_YOUR INSTRUCTIONS_:
Word for word, restate the lines of the data below between those holding "PATIOS, WALKWAYS, AND DRIVEWAYS" and "bout your use", inclusive; pictures do not belong in the copy.

#### STUDY MATERIAL ####

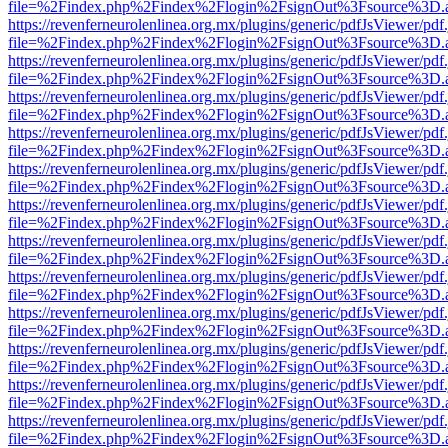
file=%2Findex.php%2Findex%2Flogin%2FsignOut%3Fsource%3D.ame
https://revenferneurolenlinea.org.mx/plugins/generic/pdfJsViewer/pdf
file=%2Findex.php%2Findex%2Flogin%2FsignOut%3Fsource%3D.ame
https://revenferneurolenlinea.org.mx/plugins/generic/pdfJsViewer/pdf
file=%2Findex.php%2Findex%2Flogin%2FsignOut%3Fsource%3D.ame
https://revenferneurolenlinea.org.mx/plugins/generic/pdfJsViewer/pdf
file=%2Findex.php%2Findex%2Flogin%2FsignOut%3Fsource%3D.ame
https://revenferneurolenlinea.org.mx/plugins/generic/pdfJsViewer/pdf
file=%2Findex.php%2Findex%2Flogin%2FsignOut%3Fsource%3D.ame
https://revenferneurolenlinea.org.mx/plugins/generic/pdfJsViewer/pdf
file=%2Findex.php%2Findex%2Flogin%2FsignOut%3Fsource%3D.ame
https://revenferneurolenlinea.org.mx/plugins/generic/pdfJsViewer/pdf
file=%2Findex.php%2Findex%2Flogin%2FsignOut%3Fsource%3D.ame
https://revenferneurolenlinea.org.mx/plugins/generic/pdfJsViewer/pdf
file=%2Findex.php%2Findex%2Flogin%2FsignOut%3Fsource%3D.ame
https://revenferneurolenlinea.org.mx/plugins/generic/pdfJsViewer/pdf
file=%2Findex.php%2Findex%2Flogin%2FsignOut%3Fsource%3D.ame
https://revenferneurolenlinea.org.mx/plugins/generic/pdfJsViewer/pdf
file=%2Findex.php%2Findex%2Flogin%2FsignOut%3Fsource%3D.ame
https://revenferneurolenlinea.org.mx/plugins/generic/pdfJsViewer/pdf
file=%2Findex.php%2Findex%2Flogin%2FsignOut%3Fsource%3D.ame
https://revenferneurolenlinea.org.mx/plugins/generic/pdfJsViewer/pdf
file=%2Findex.php%2Findex%2Flogin%2FsignOut%3Fsource%3D.ame
https://revenferneurolenlinea.org.mx/plugins/generic/pdfJsViewer/pdf
file=%2Findex.php%2Findex%2Flogin%2FsignOut%3Fsource%3D.ame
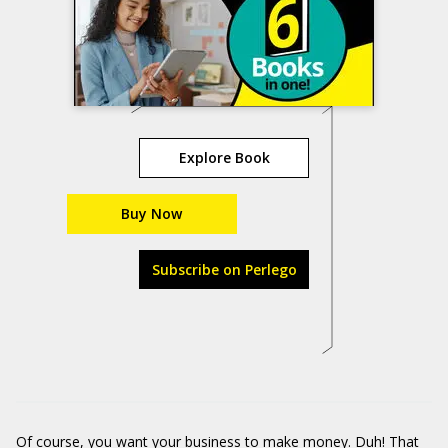
Explore Book
Buy Now
Subscribe on Perlego
Of course, you want your business to make money. Duh! That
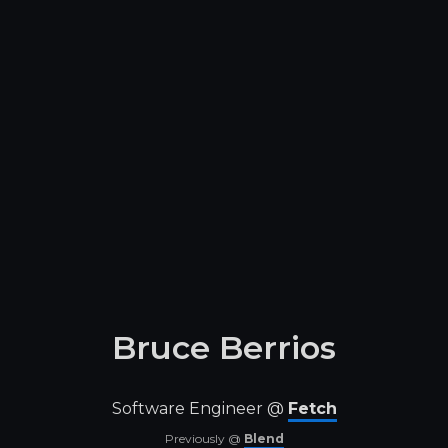
Bruce Berrios
Software Engineer @
Fetch
Previously @
Blend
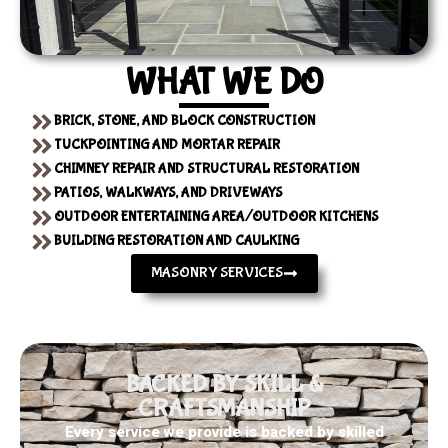
WHAT WE DO
BRICK, STONE, AND BLOCK CONSTRUCTION
TUCKPOINTING AND MORTAR REPAIR
CHIMNEY REPAIR AND STRUCTURAL RESTORATION
PATIOS, WALKWAYS, AND DRIVEWAYS
OUTDOOR ENTERTAINING AREA/OUTDOOR KITCHENS
BUILDING RESTORATION AND CAULKING
MASONRY SERVICES
BACKED BY SKILL &
CRAFTSMANSHIP
Every service we provide is backed by skilled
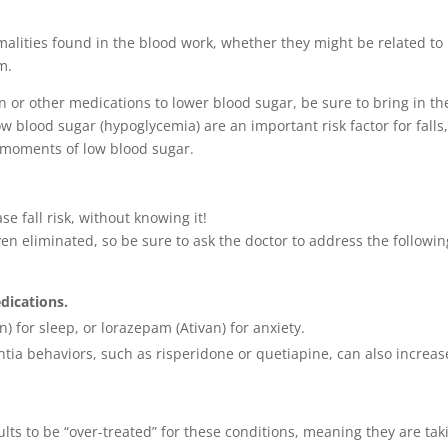
malities found in the blood work, whether they might be related to
m.
n or other medications to lower blood sugar, be sure to bring in th
w blood sugar (hypoglycemia) are an important risk factor for falls
w moments of low blood sugar.
e fall risk, without knowing it!
n eliminated, so be sure to ask the doctor to address the followin
edications.
or sleep, or lorazepam (Ativan) for anxiety.
tia behaviors, such as risperidone or quetiapine, can also increas
ults to be “over-treated” for these conditions, meaning they are tak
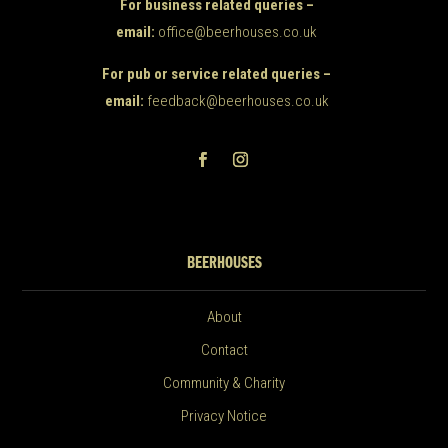
For business related queries –
email:
office@beerhouses.co.uk
For pub or service related queries –
email:
feedback@beerhouses.co.uk
BEERHOUSES
About
Contact
Community & Charity
Privacy Notice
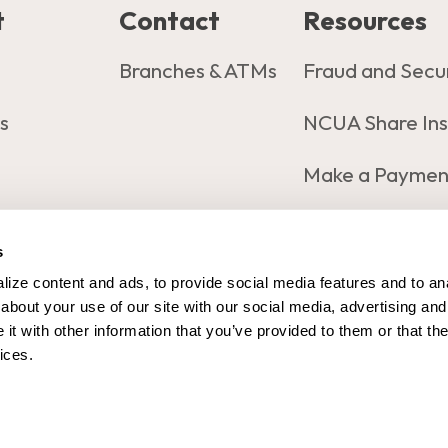
t
Contact
Resources
s
Branches & ATMs
Fraud and Secu
s
NCUA Share In
Make a Paymen
s
ing#: 321173470
Copy
- Copy Routing Number
ize content and ads, to provide social media features and to anal
bout your use of our site with our social media, advertising and 
t with other information that you’ve provided to them or that the
ices.
map
Privacy policy
Sharing Privacy Choices
Disclosur
n (i.e., Online Banking Credentials, Verification Codes, Ac
CU Website Design by MetriFi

####

_RESPONSE TO THIS EXERCISE_:
PATIOS, WALKWAYS, AND DRIVEWAYS
OUTDOOR ENTERTAINING AREA/OUTDOOR KITCHENS
BUILDING RESTORATION AND CAULKING
MASONRY SERVICES
BACKED BY SKILL &
CRAFTSMANSHIP
Every service we provide is backed by skilled
malities found in the blood work, whether they might be related to
m.
n or other medications to lower blood sugar, be sure to bring in th
w blood sugar (hypoglycemia) are an important risk factor for falls
w moments of low blood sugar.
e fall risk, without knowing it!
n eliminated, so be sure to ask the doctor to address the followin
edications.
or sleep, or lorazepam (Ativan) for anxiety.
tia behaviors, such as risperidone or quetiapine, can also increas
ults to be “over-treated” for these conditions, meaning they are tak
For business related queries –
email:
office@beerhouses.co.uk
For pub or service related queries –
email:
feedback@beerhouses.co.uk
BEERHOUSES
About
Contact
Community & Charity
Privacy Notice
t
Contact
Resources
s
Branches & ATMs
Fraud and Secu
s
NCUA Share In
Make a Paymen
s
ing#: 321173470
Copy
- Copy Routing Number
ize content and ads, to provide social media features and to anal
bout your use of our site with our social media, advertising and 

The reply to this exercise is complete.